Each week, NFL and Vikings reporter Mark Craig brings you his five takeaways from the Vikings game.

1. Ouch: One play, two injured linebackers

It's quickly becoming that type of Vikings season. The type of season where two linebackers converge to break up a pass near the goal line, but they run into each other, get hurt, leave the game for one snap and watch as that one snap becomes a 4-yard touchdown pass into a zone being defended by one of the backup nickel linebackers. That happened on Washington's first possession. Linebackers Anthony Barr and Eric Kendricks were hurt. Both returned to start the next series, although Kendricks played only two more snaps. Nickel backups Emmanuel Lamur and Chad Greenway were on the field on the 4-yard touchdown pass. Jamison Crowder was in the near slot position as the Redskins lined up with three receivers to the left. Crowder crossed routes with running back Chris Thompson, shifting Thompson into Greenway's zone and Crowder to Lamur's responsibility. Lamur got out of position when Kirk Cousins looked him off to Thompson. That created enough of a separation for Cousins to fire the ball through an open lane to Crowder before safety Harrison Smith could close. "I was reading the quarterback's eyes," Lamur said. "It was great execution by them. I have to step up in that situation when two guys go down."

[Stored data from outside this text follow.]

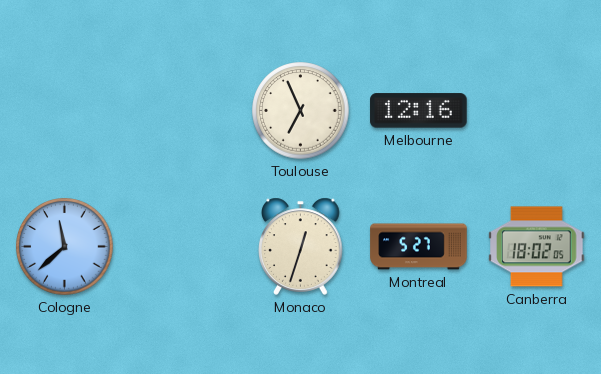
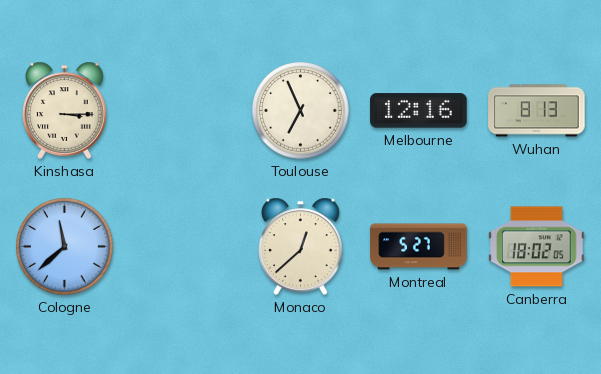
Kinshasa: none -> 3:15
Wuhan: none -> 8:13
Monaco: 12:33 -> 12:38
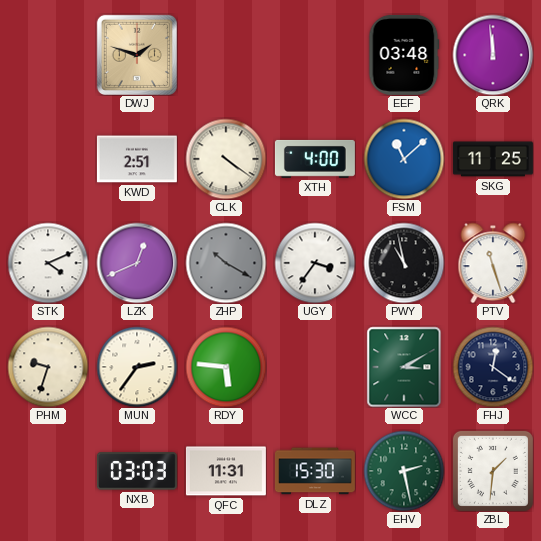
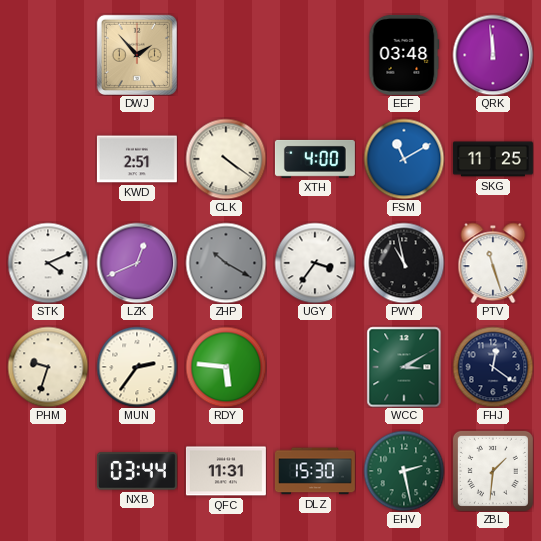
DWJ: 1:48 -> 1:53
FSM: 11:08 -> 11:10
NXB: 03:03 -> 03:44
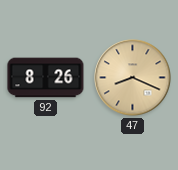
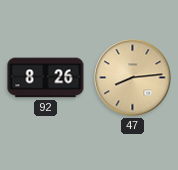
47: 8:19 -> 8:14
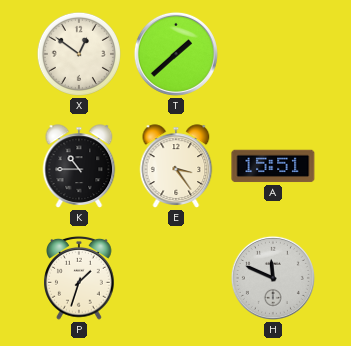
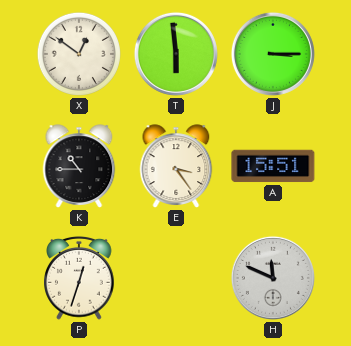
T: 1:38 -> 5:59
J: none -> 3:15
P: 1:33 -> 12:33
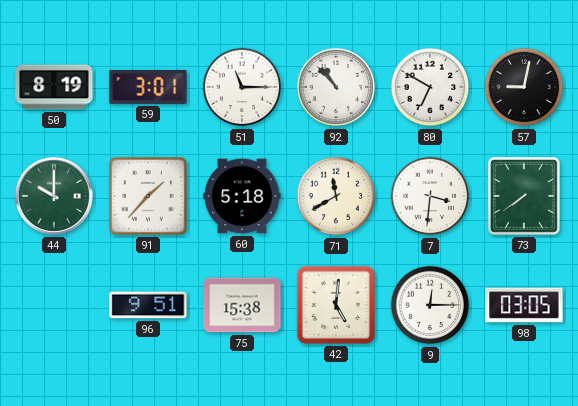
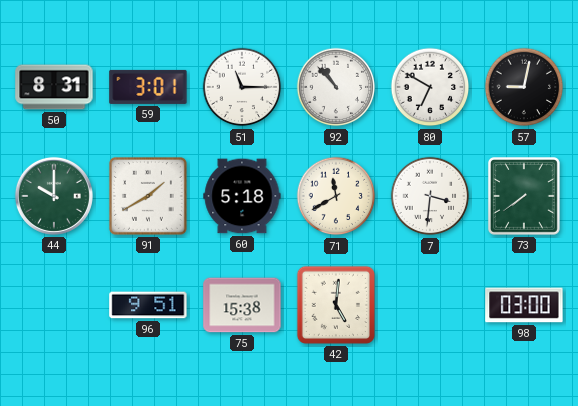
50: 8:19 -> 8:31
91: 1:37 -> 1:40
9: 12:15 -> none
98: 03:05 -> 03:00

2. Alexander going backward

Facing the league's fourth-ranked offense with starting nickel corner Captain Munnerlyn sidelined was a bad enough start. When cornerback Xavier Rhodes went down with a head injury early in the fourth quarter, things got much worse. That forced rookie corner Mackensie Alexander, who lost his job as the backup nickel corner a week earlier, to step in. Cousins alertly went after him on the first snap and easily completed a 17-yard pass to Pierre Garcon. Alexander's coverage on the play was sloppy, at best. He wasn't any better on a 16-yard completion to Garcon on the next series. "They got after us a little bit on the outside," coach Mike Zimmer said.

3. Run defense slipping away

Whenever this team unravels as it has the past month, the run defense typically is one of the first, if not the first, thread to start the process. The Vikings had one of the league's best run defenses while starting 5-0. But it's been leaking of late. Sunday marked the third straight week that an opponent's lead back averaged at least 4.4 yards per carry. Robert Kelley averaged 4.4 yards with runs of 12, 14 and 21 yards. Rhodes was hurt trying to make a tackle 21 yards downfield on a Kelley run. Kelley got to that point when Greenway didn't fill an inside gap and Smith missed a tackle. Because the Vikings couldn't stop the run, they were consistently a step behind in trying to keep pace with Washington's misdirection play-action and bootlegs. "I thought Washington did a good job of keeping us off balance," Zimmer said.

4. Defense hits early snooze alarm

The game started at 1:04 Eastern. The Vikings defense slept in and didn't arrive mentally until the second quarter. In the first 16 minutes, the Redskins had 19 plays, 10 first downs, 159 yards and a 14-0 lead. "I can't really tell you what was wrong," defensive end Brian Robison said. "We settled down and played ball. We played better in the second quarter." In a complete about-face, the Vikings closed the half with a three-and-out, a four-play possession and a takeaway that led to a touchdown and a 20-14 lead. "Honestly, right now, I'm at a loss for words," Robison said. "It's one of those deals where we're trying to figure it out and we're just not figuring it out."

5. Figure this: Problem? No pressure

The Redskins were missing an All-Pro left tackle in Trent Williams, but they didn't alter the tempo or timing of their passing game with journeyman Ty Nsekhe making his first start of the season and just the third of his career. The Redskins stayed with longer-developing deep throws and several crossing routes that take longer to unfold. Cousins wasn't sacked until Danielle Hunter got to him on a third-down red-zone play with 2:35 left. The Vikings got virtually no pressure with their front four and only limited pressure when they blitzed. Cornerback Terence Newman did provide a nice blitz on a blind-side overload look that resulted in a third-down incompletion that sent Cousins chasing after an official to complain about cornerback Trae Waynes' physical pass defense. "We didn't get the pass interference on that one," Cousins said. Everson Griffen had a quiet game against Nsekhe, but did create the pressure that ran Cousins into the Hunter sack, only the third by a Viking in the past four games.